Early Intervention and Recovery
Most individuals infected with the virus recover with supportive care, but severe cases require more intensive interventions, including oxygen therapy or hospitalisation. Diagnostic testing plays a crucial role in distinguishing hMPV from other respiratory pathogens, particularly during winter, when multiple viruses circulate simultaneously. Polymerase chain reaction (PCR) tests, which can identify hMPV with high accuracy, are valuable tools for clinicians seeking to confirm diagnoses and guide treatment decisions.

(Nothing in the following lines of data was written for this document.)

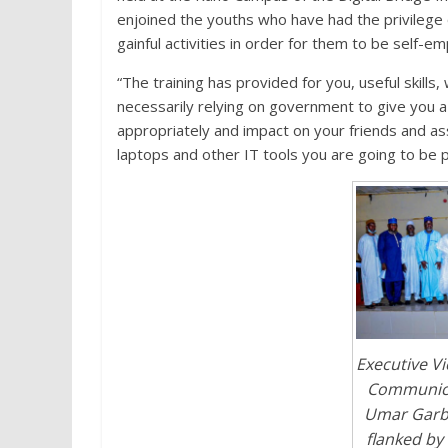
enjoined the youths who have had the privilege of 
gainful activities in order for them to be self-e
“The training has provided for you, useful skills,
necessarily relying on government to give you a j
appropriately and impact on your friends and ass
laptops and other IT tools you are going to be p
Executive V
Communica
Umar Garba
flanked by 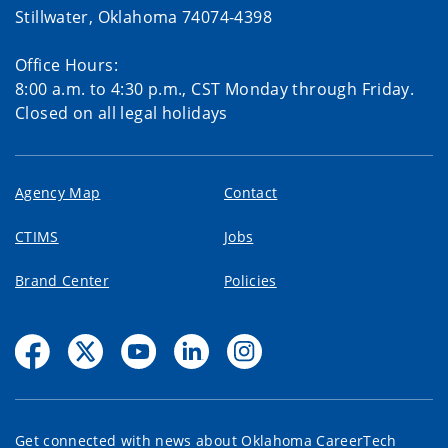
Stillwater, Oklahoma 74074-4398
Office Hours:
8:00 a.m. to 4:30 p.m., CST Monday through Friday.
Closed on all legal holidays
Agency Map
Contact
CTIMS
Jobs
Brand Center
Policies
Get connected with news about Oklahoma CareerTech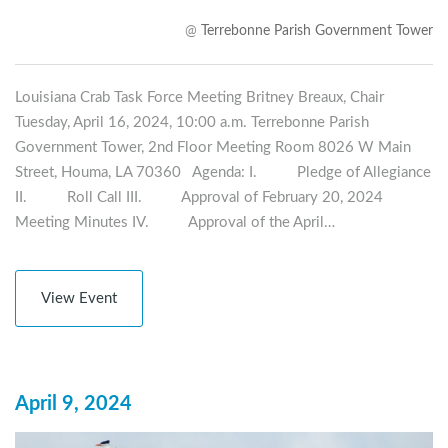
@
Terrebonne Parish Government Tower
Louisiana Crab Task Force Meeting Britney Breaux, Chair
Tuesday, April 16, 2024, 10:00 a.m. Terrebonne Parish
Government Tower, 2nd Floor Meeting Room 8026 W Main
Street, Houma, LA 70360 Agenda: I. Pledge of Allegiance
II. Roll Call III. Approval of February 20, 2024
Meeting Minutes IV. Approval of the April…
View Event
April 9, 2024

Public health surveillance is another essential component of managing hMPV. Routine monitoring of respiratory illnesses provides valuable insights into the virus’s prevalence, geographic spread, and impact on healthcare systems. In Australia, expanding surveillance networks to include hMPV could improve our understanding of its epidemiology and help inform public health responses. Additionally, increasing the availability of hMPV-specific diagnostic tests in primary care settings would enable earlier detection and management of cases, potentially reducing the burden on hospitals.
The Winter Ahead
Looking ahead to the coming winter, there are several predictions for hMPV activity in Australia. Based on global trends, the virus is expected to circulate widely, contributing to the overall burden of respiratory illnesses. High transmission rates are likely in regions with colder climates, where indoor gatherings become more common during winter. Vulnerable populations, including young children, older adults, and individuals with underlying health conditions, are expected to experience the most severe outcomes. Health professionals should anticipate an increase in hospitalisations for respiratory illnesses, including those caused by hMPV, and ensure that adequate resources are available to manage this demand.

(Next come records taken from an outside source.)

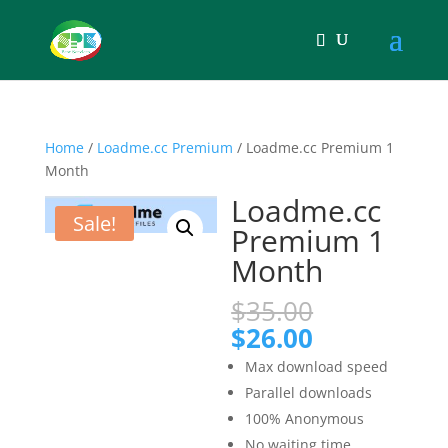
Home
/
Loadme.cc Premium
/ Loadme.cc Premium 1
Month
Loadme.cc
Sale!
Premium 1
Month
Original
$
35.00
price
Current
$
26.00
was:
price
Max download speed
$35.00.
is:
Parallel downloads
$26.00.
100% Anonymous
No waiting time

Effective public health messaging will be crucial in mitigating the impact of hMPV during the winter months. Educating the public about simple preventive measures, such as hand hygiene, mask-wearing in crowded indoor settings, and staying home when unwell, can help reduce the spread of respiratory infections. Vaccination campaigns targeting co-circulating viruses like influenza should also be emphasized, as these efforts can reduce the overall burden on healthcare systems and prevent severe complications.
Next Steps
While hMPV does not currently have a specific antiviral treatment or vaccine, ongoing research may yield new options for prevention and management. In the meantime, supportive care remains the mainstay of treatment, with a focus on symptom relief and management of complications. Health professionals can play a key role in advocating for continued research into hMPV and other respiratory viruses, as well as promoting policies that support public health initiatives.

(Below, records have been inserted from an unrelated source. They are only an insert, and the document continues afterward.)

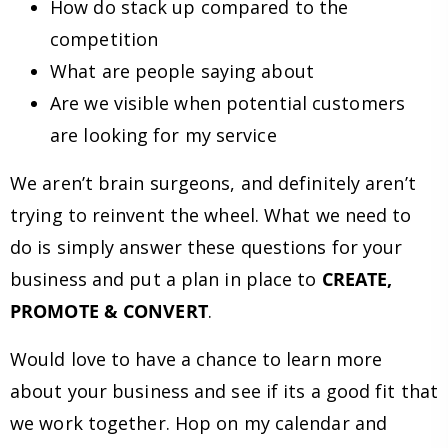
How do stack up compared to the
competition
What are people saying about
Are we visible when potential customers
are looking for my service
We aren’t brain surgeons, and definitely aren’t
trying to reinvent the wheel. What we need to
do is simply answer these questions for your
business and put a plan in place to
CREATE,
PROMOTE & CONVERT
.
Would love to have a chance to learn more
about your business and see if its a good fit that
we work together. Hop on my calendar and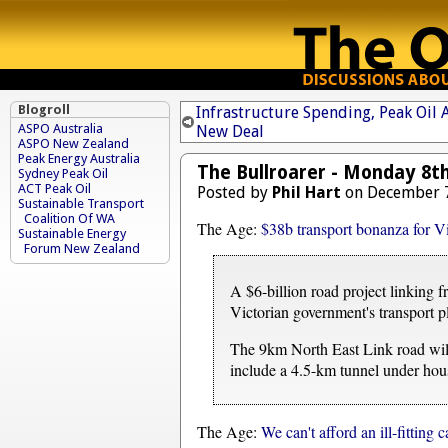
Blogroll
Infrastructure Spending, Peak Oil
ASPO Australia
New Deal
ASPO New Zealand
Peak Energy Australia
The Bullroarer - Monday 8t
Sydney Peak Oil
ACT Peak Oil
Posted by
Phil Hart
on December 7
Sustainable Transport
Coalition Of WA
The Age:
$38b transport bonanza for Vi
Sustainable Energy
Forum New Zealand
A $6-billion road project linking 
Victorian government's transport 
The 9km North East Link road will
include a 4.5-km tunnel under hous
The Age:
We can't afford an ill-fitting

hMPV is an important respiratory virus that deserves attention as Australia approaches its winter season. Early recognition, accurate diagnosis, and effective public health measures will be critical in reducing the burden of hMPV and ensuring that healthcare systems remain resilient in the face of respiratory illness surges. With proactive planning and collaboration, the healthcare community can mitigate the effects of hMPV and improve outcomes for patients across Australia.